• _Data shown_:
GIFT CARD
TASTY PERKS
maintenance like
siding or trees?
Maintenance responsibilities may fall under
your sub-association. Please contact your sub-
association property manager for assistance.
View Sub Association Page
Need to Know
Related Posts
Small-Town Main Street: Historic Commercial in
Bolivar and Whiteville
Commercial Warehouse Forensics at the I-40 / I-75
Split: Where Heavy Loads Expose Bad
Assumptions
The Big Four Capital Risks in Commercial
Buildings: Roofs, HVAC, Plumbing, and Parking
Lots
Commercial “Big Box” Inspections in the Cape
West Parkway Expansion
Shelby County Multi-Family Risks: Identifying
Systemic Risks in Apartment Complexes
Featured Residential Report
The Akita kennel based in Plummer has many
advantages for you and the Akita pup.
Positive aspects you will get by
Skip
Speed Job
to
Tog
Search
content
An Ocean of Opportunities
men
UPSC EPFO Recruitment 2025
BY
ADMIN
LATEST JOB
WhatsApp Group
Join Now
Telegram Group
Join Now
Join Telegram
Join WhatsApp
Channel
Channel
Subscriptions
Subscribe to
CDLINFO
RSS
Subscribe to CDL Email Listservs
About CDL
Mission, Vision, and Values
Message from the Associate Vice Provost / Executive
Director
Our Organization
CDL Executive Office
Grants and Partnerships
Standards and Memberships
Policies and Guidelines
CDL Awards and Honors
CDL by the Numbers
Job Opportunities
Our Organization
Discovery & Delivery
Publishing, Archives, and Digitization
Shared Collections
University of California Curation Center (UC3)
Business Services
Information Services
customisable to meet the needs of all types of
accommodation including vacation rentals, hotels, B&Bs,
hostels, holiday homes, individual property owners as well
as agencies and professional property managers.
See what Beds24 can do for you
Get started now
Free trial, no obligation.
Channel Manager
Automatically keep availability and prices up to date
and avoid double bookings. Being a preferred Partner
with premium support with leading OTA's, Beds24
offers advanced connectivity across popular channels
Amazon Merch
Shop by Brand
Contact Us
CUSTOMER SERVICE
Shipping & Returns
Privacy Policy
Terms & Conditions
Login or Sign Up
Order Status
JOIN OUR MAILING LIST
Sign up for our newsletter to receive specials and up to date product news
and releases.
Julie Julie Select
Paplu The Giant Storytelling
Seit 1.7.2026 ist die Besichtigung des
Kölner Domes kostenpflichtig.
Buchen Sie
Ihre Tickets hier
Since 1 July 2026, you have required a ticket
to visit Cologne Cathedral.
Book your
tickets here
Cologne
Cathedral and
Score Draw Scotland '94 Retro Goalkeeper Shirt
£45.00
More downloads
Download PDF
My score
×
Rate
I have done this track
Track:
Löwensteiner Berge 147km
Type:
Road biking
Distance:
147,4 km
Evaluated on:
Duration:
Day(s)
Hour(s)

• _Exercise aim_: In the entries above, how many lines hold the word "your"? Answer with the number only.

• _Exercise solution_: 2